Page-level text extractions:
((

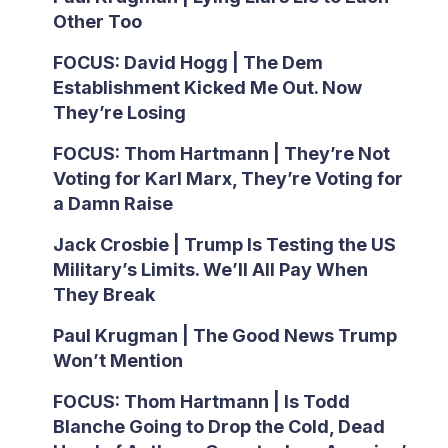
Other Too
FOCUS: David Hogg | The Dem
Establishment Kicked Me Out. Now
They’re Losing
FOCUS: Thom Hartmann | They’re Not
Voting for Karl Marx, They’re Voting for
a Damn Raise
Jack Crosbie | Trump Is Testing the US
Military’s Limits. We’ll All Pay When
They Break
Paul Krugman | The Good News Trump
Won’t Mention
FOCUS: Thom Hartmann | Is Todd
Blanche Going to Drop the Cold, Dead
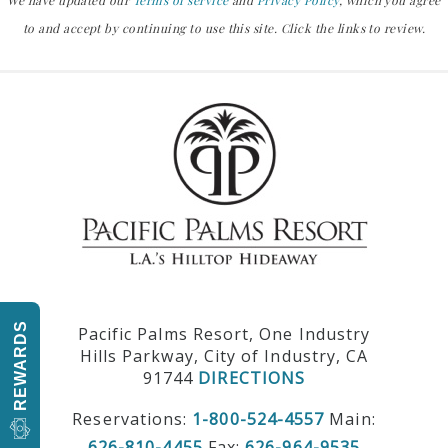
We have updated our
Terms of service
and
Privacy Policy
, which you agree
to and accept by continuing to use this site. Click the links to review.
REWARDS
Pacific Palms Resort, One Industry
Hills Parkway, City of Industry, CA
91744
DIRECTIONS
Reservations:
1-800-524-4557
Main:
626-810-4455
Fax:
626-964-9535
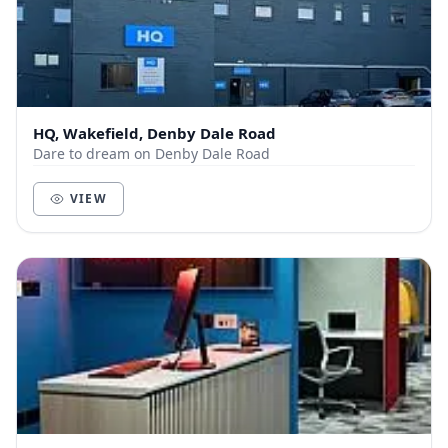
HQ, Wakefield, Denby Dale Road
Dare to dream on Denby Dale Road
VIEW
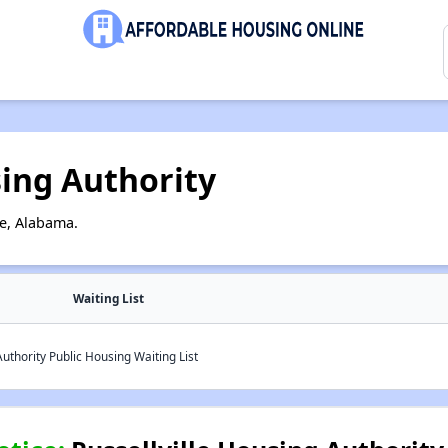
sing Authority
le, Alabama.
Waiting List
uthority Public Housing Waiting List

))

**Aim of the task**
Without including any picture, print all of the entries above exactly.

**Written response**
Other Too
FOCUS: David Hogg | The Dem
Establishment Kicked Me Out. Now
They’re Losing
FOCUS: Thom Hartmann | They’re Not
Voting for Karl Marx, They’re Voting for
a Damn Raise
Jack Crosbie | Trump Is Testing the US
Military’s Limits. We’ll All Pay When
They Break
Paul Krugman | The Good News Trump
Won’t Mention
FOCUS: Thom Hartmann | Is Todd
Blanche Going to Drop the Cold, Dead
We have updated our
Terms of service
and
Privacy Policy
, which you agree
to and accept by continuing to use this site. Click the links to review.
REWARDS
Pacific Palms Resort, One Industry
Hills Parkway, City of Industry, CA
91744
DIRECTIONS
Reservations:
1-800-524-4557
Main:
626-810-4455
Fax:
626-964-9535
HQ, Wakefield, Denby Dale Road
Dare to dream on Denby Dale Road
VIEW
sing Authority
le, Alabama.
Waiting List
uthority Public Housing Waiting List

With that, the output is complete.